More often than not, the people that create new systems are not the same people that take these concepts and apply them to practical business problem. It takes many kinds of people to help a company grow.

celrod · on Aug 26, 2018

Hadley Whickam also stressed the importance of readability and reproducibility of code vs software like Excel. A sequence of manipulations and button presses doesn't leave a clear history for others in your team to understand or quickly test and reproduce your work to validate, or apply to be data sets.

For work to be "science", it really ought to be transparent and reproducible within your community (eg, team within your firm).

sonofaragorn · on Aug 27, 2018

This is an important point too. I'm still amused by the story of the "Growth in a Time of Debt" paper. Two famous Harvard economist made an Excel mistake (among other things) that completely changed the conclusion of their study and ultimately affected real-world economic policies.

Here is a summary of the story: https://www.nytimes.com/2013/04/19/opinion/krugman-the-excel...

compcoffee · on Aug 26, 2018

>So if, in Excel, you can fit a regression from "scratch", (i.e. not using any built-in regression functions) and use the built-in functions for convenience, that's fine.

I suppose it depends on what you mean by "can". Much like whiteboard interviewing, I bet I can't sit down today and implement a regression from scratch, because I'm out of practice.

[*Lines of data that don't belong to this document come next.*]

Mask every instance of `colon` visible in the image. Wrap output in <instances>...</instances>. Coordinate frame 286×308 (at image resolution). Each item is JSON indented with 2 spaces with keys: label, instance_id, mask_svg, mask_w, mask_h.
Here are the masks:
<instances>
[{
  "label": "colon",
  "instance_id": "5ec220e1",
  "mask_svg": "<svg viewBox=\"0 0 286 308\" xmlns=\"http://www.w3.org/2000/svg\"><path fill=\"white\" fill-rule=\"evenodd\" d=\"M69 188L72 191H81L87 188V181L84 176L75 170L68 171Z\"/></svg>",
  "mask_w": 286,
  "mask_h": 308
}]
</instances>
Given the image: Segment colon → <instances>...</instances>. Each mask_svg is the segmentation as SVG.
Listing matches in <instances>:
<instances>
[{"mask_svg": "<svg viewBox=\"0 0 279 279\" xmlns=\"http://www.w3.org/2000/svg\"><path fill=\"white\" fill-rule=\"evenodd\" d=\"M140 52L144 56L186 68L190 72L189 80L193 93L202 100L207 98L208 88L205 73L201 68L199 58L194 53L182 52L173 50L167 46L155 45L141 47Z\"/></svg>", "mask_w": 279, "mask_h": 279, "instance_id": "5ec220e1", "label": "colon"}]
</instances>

I have had no need to retain that information; there are tools that do it for me.

Could I do it quickly with a stats 101 textbook in my lap (or 10 minutes of Googling)? Absolutely.

kgwgk · on Aug 26, 2018

I don’t think most “data scientists” can do b = (X′X)^(−1) X′ Y right off the top of their heads either.

curiousgal · on Aug 26, 2018

Let's take a simple example, linear regression. You can fit a linear model with w few button clicks in Excel and then look at R² to check if it's high enough and call it a day. Whereas in R you'd be able to easily check a bunch of other metrics to assess your model (ANOVA, plot the residuals, etc). When there's a lot at stake, you want to make the decision yourself and not just rely on the output of a black box.

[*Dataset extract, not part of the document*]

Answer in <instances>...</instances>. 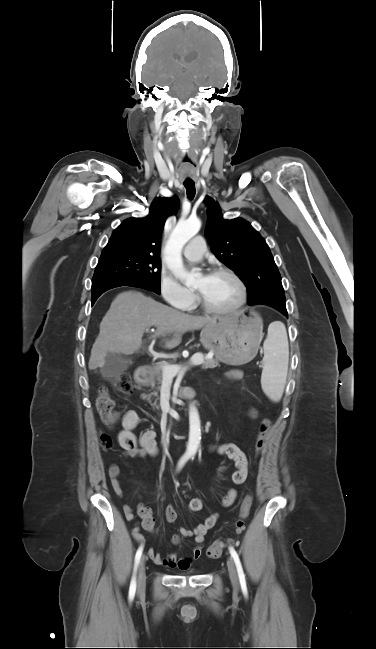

nostrebored · on Aug 26, 2018

All of the things you're taking about are possible to do with Excel. Of course I prefer R, but at some level we all abstract away algorithmic responsibility and return granularity.

world2vec · on Aug 26, 2018

You can also easily obtain summary statistics and ANOVAs, etc, in Excel with a few clicks.

JumpCrisscross · on Aug 26, 2018

> You can also easily obtain summary statistics and ANOVAs, etc, in Excel with a few clicks

To be clear, my original comment was not criticizing Excel. It pokes fun at analysts who couldn't tell you a Type I error from a Type II being branded as "data analysts" because they build DCF models.

fma · on Aug 26, 2018

I think a relevant analogy from back in the day is being able to use frontpage and then calling yourself a web developer.

Certainly it has good features to create what you want, and you could edit source (if you can read it!)...but it's used by people who have a elementary knowledge of web development.